あと地下鉄統合がなぜ必要かも考えてみましょう。よく言われるのが、乗り継ぎの場合の初乗り運賃二重払い問題で、旧運輸省時代から国の指導もあって、乗り継ぎ割引が制度化されていて、現在は打ち切り合算した運賃から70円引きが乗り継ぎ1回限り適用されるようになっておりますが、特に1駅同士の乗り継ぎなど短距離で割高となります。
実は運賃制度の問題は、経営統合しなくても解決可能なんです。そもそも初乗り運賃が距離比例でない割高水準になっている理由ですが、駅で乗車券を発行し、改札、集札でチェックするために、駅には人を配置し、設備を整えないといけないので、その部分の固定費という考え方です。現在はさらに自動改札やICカード乗車券など営業設備面で初期投資額が大きくなっているので、この傾向は増しています。一方で閑散路線の無人駅はどうなるというご指摘もあるでしょうけど、これは合理化の結果ですし、そもそも運賃取りっぱぐれのリスクがありますから、そのための上乗せとも解釈できますが、後付け感は否めません。

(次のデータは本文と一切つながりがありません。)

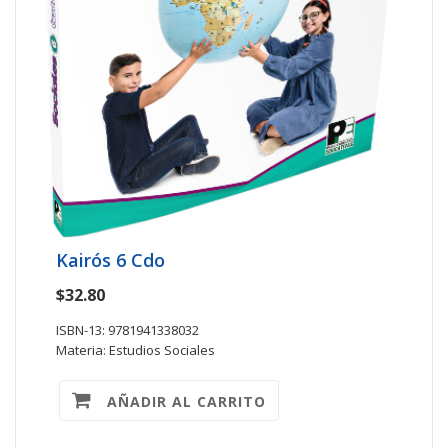
Kairós 6 Cdo
$32.80
ISBN-13: 9781941338032
Materia: Estudios Sociales
AÑADIR AL CARRITO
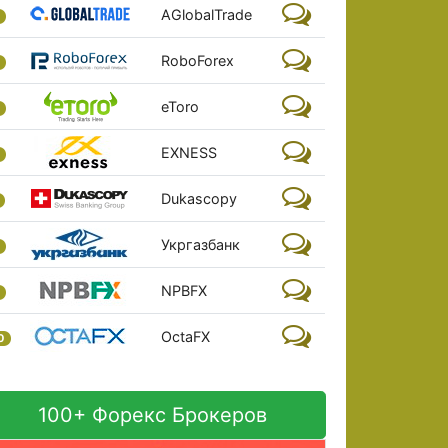
AGlobalTrade
RoboForex
eToro
EXNESS
Dukascopy
Укргазбанк
NPBFX
OctaFX
0
100+ Форекс Брокеров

ですが、例えばJRの会社間またがり利用の場合は、運賃が通算されるのはご存じの通りです。三島会社のように賃率の異なる場合には、擬制キロまたは上乗せ運賃で対応し、運賃通算自体は維持されてます。乗車距離の違いや利用者数の違いなどはもちろんありますが、JR同士で可能なことが、首都圏など大都市圏の事業者同士でできない道理はないわけで、その意味で運賃通算のための地下鉄統合という理由付けは、必ずしも妥当とはいえません。
例えばPASMO導入時に改札分離したJR/メトロ西船橋駅の事例など、事業者の都合が優先されましたが、その結果固定費を増やしているとすれば、何のための打ち切り合算、初乗り二重払いなのか疑問です。適切な事業者間の運賃分配が可能ならば、これでもかとばかりの物々しい自動改札ゲートを減らせるわけで、その分コストダウンできますから、運賃を下げて乗客に還元することも考えて欲しいところです。
特に地下鉄統合で見落とされがちな議論ですが、経営統合と運賃共通化を切り離せば、JRや私鉄との運賃共通化のような、世界の大都市では当たり前になりつつある方向へ向かうことも考えられます。具体的には運賃収入を都や事業者が出資する精算機関に集め、SuicaやPASMOの乗車履歴の集合から推定される乗車実績比率で事業者へ分配するなどの方法が考えられますが、事業者の自主性に任せても実現は難しいだけに、行政機関である東京都がイニシアチブをとって行動する必要があります。
というわけで、東京都は完全に立場というか役割を間違っています。ひょっとしたら事業仕訳けが必要なのは東京都かもしれません。とはいえ銀行税問題で二審まで敗訴し、銀行に多額の和解金を支払ったり、公金を投入しながら乱脈融資でどぶに捨てたり、意義が不明確なままオリンピック招致に失敗したりしている石頭都知事じゃ無理か-_-;。